◆ What you need to do ◆
Omit every picture and write out the rest of the records exactly.

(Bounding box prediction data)
_ _ _
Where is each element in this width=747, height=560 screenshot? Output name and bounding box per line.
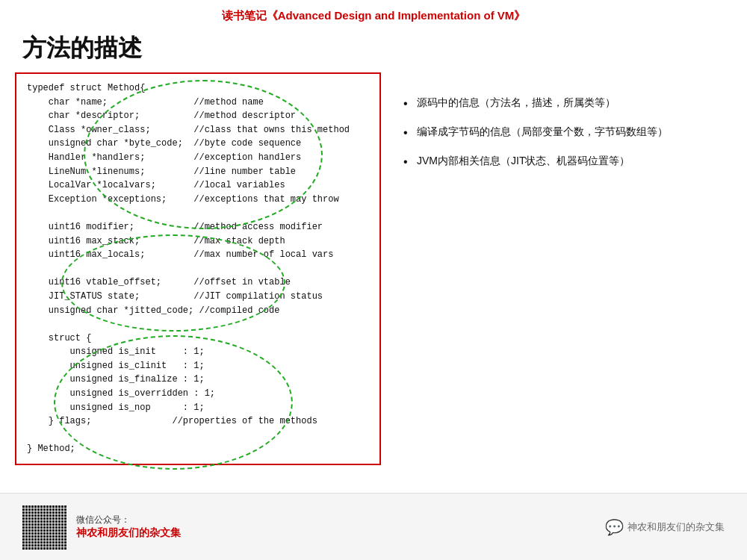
wechat-icon: 💬 xyxy=(605,518,623,536)
bullet-item-2: 编译成字节码的信息（局部变量个数，字节码数组等） xyxy=(403,124,725,140)
footer-left: 微信公众号： 神农和朋友们的杂文集 xyxy=(22,505,181,550)
footer: 微信公众号： 神农和朋友们的杂文集 💬 神农和朋友们的杂文集 xyxy=(0,493,747,560)
right-panel: 源码中的信息（方法名，描述，所属类等） 编译成字节码的信息（局部变量个数，字节码… xyxy=(396,72,732,465)
bullet-item-1: 源码中的信息（方法名，描述，所属类等） xyxy=(403,95,725,111)
bullet-list: 源码中的信息（方法名，描述，所属类等） 编译成字节码的信息（局部变量个数，字节码… xyxy=(403,95,725,169)
qr-code xyxy=(22,505,67,550)
page-title: 方法的描述 xyxy=(0,29,747,72)
footer-right-text: 神农和朋友们的杂文集 xyxy=(627,520,725,534)
code-block: typedef struct Method{ char *name; //met… xyxy=(27,81,369,456)
header-title: 读书笔记《Advanced Design and Implementation … xyxy=(222,9,526,22)
code-box: typedef struct Method{ char *name; //met… xyxy=(15,72,381,465)
footer-text: 微信公众号： 神农和朋友们的杂文集 xyxy=(76,514,181,540)
footer-channel-name: 神农和朋友们的杂文集 xyxy=(76,526,181,540)
header: 读书笔记《Advanced Design and Implementation … xyxy=(0,0,747,29)
footer-label: 微信公众号： xyxy=(76,514,181,526)
footer-right: 💬 神农和朋友们的杂文集 xyxy=(605,518,725,536)
bullet-item-3: JVM内部相关信息（JIT状态、机器码位置等） xyxy=(403,153,725,169)
main-content: typedef struct Method{ char *name; //met… xyxy=(0,72,747,465)
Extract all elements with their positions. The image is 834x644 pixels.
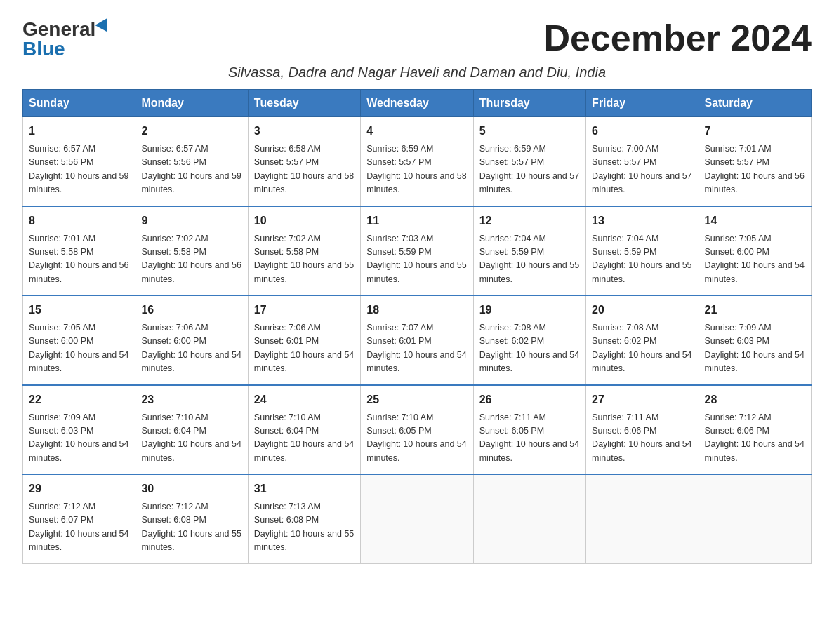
_ _ _
◆ Output for this exercise ◆
Where is each element in this width=747, height=560 screenshot? Output name and bounding box per line.
wechat-icon: 💬 xyxy=(605,518,623,536)
bullet-item-2: 编译成字节码的信息（局部变量个数，字节码数组等） xyxy=(403,124,725,140)
footer-left: 微信公众号： 神农和朋友们的杂文集 xyxy=(22,505,181,550)
footer: 微信公众号： 神农和朋友们的杂文集 💬 神农和朋友们的杂文集 xyxy=(0,493,747,560)
right-panel: 源码中的信息（方法名，描述，所属类等） 编译成字节码的信息（局部变量个数，字节码… xyxy=(396,72,732,465)
bullet-item-1: 源码中的信息（方法名，描述，所属类等） xyxy=(403,95,725,111)
bullet-list: 源码中的信息（方法名，描述，所属类等） 编译成字节码的信息（局部变量个数，字节码… xyxy=(403,95,725,169)
qr-code xyxy=(22,505,67,550)
page-title: 方法的描述 xyxy=(0,29,747,72)
footer-right-text: 神农和朋友们的杂文集 xyxy=(627,520,725,534)
code-block: typedef struct Method{ char *name; //met… xyxy=(27,81,369,456)
header-title: 读书笔记《Advanced Design and Implementation … xyxy=(222,9,526,22)
code-box: typedef struct Method{ char *name; //met… xyxy=(15,72,381,465)
footer-text: 微信公众号： 神农和朋友们的杂文集 xyxy=(76,514,181,540)
footer-channel-name: 神农和朋友们的杂文集 xyxy=(76,526,181,540)
header: 读书笔记《Advanced Design and Implementation … xyxy=(0,0,747,29)
footer-label: 微信公众号： xyxy=(76,514,181,526)
footer-right: 💬 神农和朋友们的杂文集 xyxy=(605,518,725,536)
bullet-item-3: JVM内部相关信息（JIT状态、机器码位置等） xyxy=(403,153,725,169)
main-content: typedef struct Method{ char *name; //met… xyxy=(0,72,747,465)
Extract all elements with their positions. The image is 834x644 pixels.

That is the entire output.